Work instruction:
In your copy of the data, omit the pictures and keep all else exactly as given.

Start of Data for review

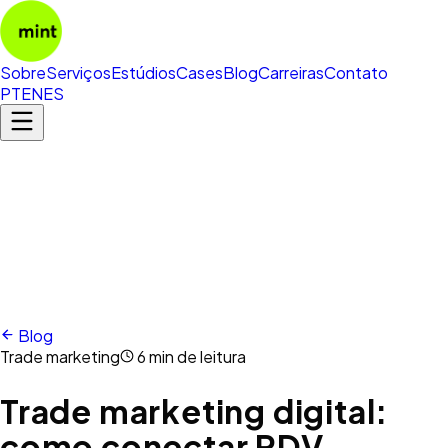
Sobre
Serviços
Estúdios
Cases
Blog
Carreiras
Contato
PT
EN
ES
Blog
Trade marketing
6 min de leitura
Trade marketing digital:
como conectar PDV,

End of Data for review

Output of the task:
Sobre
Serviços
Estúdios
Cases
Blog
Carreiras
Contato
PT
EN
ES
Blog
Trade marketing
6 min de leitura
Trade marketing digital:
como conectar PDV,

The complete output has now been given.